GIVEN DATA: Begin
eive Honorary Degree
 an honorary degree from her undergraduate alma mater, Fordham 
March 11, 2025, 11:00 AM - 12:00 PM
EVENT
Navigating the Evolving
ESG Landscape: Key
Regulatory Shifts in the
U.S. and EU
GIVEN DATA: End
=== PROBLEM REQUIREMENTS ===
When you reach the line containing "an honorary degree" in the data above, retype it and each line after it through the final one, exactly as written.

=== SOLVED PROBLEM ===
 an honorary degree from her undergraduate alma mater, Fordham 
March 11, 2025, 11:00 AM - 12:00 PM
EVENT
Navigating the Evolving
ESG Landscape: Key
Regulatory Shifts in the
U.S. and EU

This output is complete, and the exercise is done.